Task item → What follows is a set of records; restate each one word for word and drop the pictures.

Records provided →
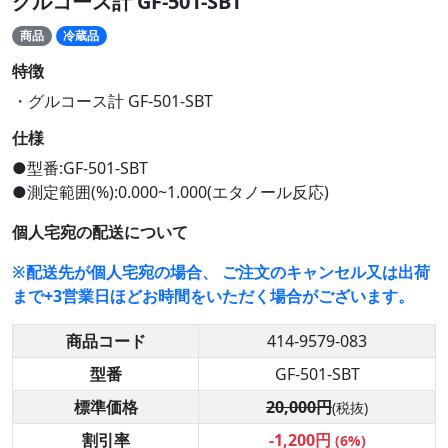
グルコース計 GF-501-SBT
商品
冷蔵品
特徴
・グルコース計 GF-501-SBT
仕様
●型番:GF-501-SBT
●測定範囲(%):0.000~1.000(エタノール反応)
個人宅宛の配送について
※配送先が個人宅宛の場合、 ご注文のキャンセル又は出荷
まで+3営業日ほどお時間をいただく場合がございます。
商品コード
414-9579-083
型番
GF-501-SBT
標準価格
20,000円
(税抜)
割引率
-1,200円
(6%)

Solved problem →
グルコース計 GF-501-SBT
商品
冷蔵品
特徴
・グルコース計 GF-501-SBT
仕様
●型番:GF-501-SBT
●測定範囲(%):0.000~1.000(エタノール反応)
個人宅宛の配送について
※配送先が個人宅宛の場合、 ご注文のキャンセル又は出荷
まで+3営業日ほどお時間をいただく場合がございます。
商品コード
414-9579-083
型番
GF-501-SBT
標準価格
20,000円
(税抜)
割引率
-1,200円
(6%)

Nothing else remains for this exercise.